Erin recalled a line from an ancient tome, a description of a Glory in battle. “And with it came the sunlight and the wind, a wind that swept from its wings like a gale, and smote the ships at Waysend, and lifted the ships from the water and hurled them into the deep.”

She'd always thought it a fanciful description. She'd seen large graaks in flight, and the wash of their wings had never created anything similar. But the creature that struck now controlled the wind with more than natural force. The wind and air moved like an extension of its body.

Now her Days shrieked, a cry of wild terror hardly heard above the storm, and as Erin watched, a huge spar—a pine tree stripped of all its branches—caught the woman in the midsection and impaled her, shot clean through like an arrow. Blood and entrails streamed out after it. Then the wind carried the Days' carcass and horse and the tree up a hundred feet in the sky, and all were lost as they tumbled end over end, into that impenetrable ball of darkness.

Erin had never liked her Days, had never been close to the woman. The only kindness Erin had ever extended her Days was to make her tea on the few occasions when she took sick from a cold. Yet the image of that woman, pierced and utterly destroyed, horrified Erin.

Celinor's Days reached the roadside, and his horse floundered, its rear legs suddenly pulled backward by the wind. The horse screamed as the Darkling Glory pulled it into the roiling mass. Erin did not watch.
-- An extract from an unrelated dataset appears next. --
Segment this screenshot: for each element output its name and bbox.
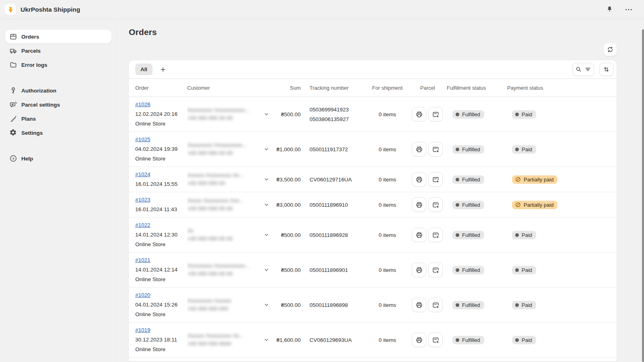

The wall of wind raced toward her. Erin turned just as her horse landed hard in a sandy little ravine. A dry stream-bed wound its way through here. Celinor had turned his mount, was racing down the dry streambed for safety, fleeing the ball of darkness that chased behind, heading toward a tall stand of pines that opened before them like a dark tunnel. He fled from the wind, from the blackness.

Leaves and dry grasses suddenly swirled up around her. Erin put her heels to horseflesh, felt the wind tearing at her cloak. She looked behind.

Not a dozen yards back, the wind howled like an animal, and she stared into the blackness as if it were a pit. Trees crashed down to each side of her. The blackness gaping behind it all was like a huge mouth, trying to swallow her. A long pole thrust out of the darkness, hitting her in the back like a lance. It exploded against her mail, shattering on impact, shoving her forward.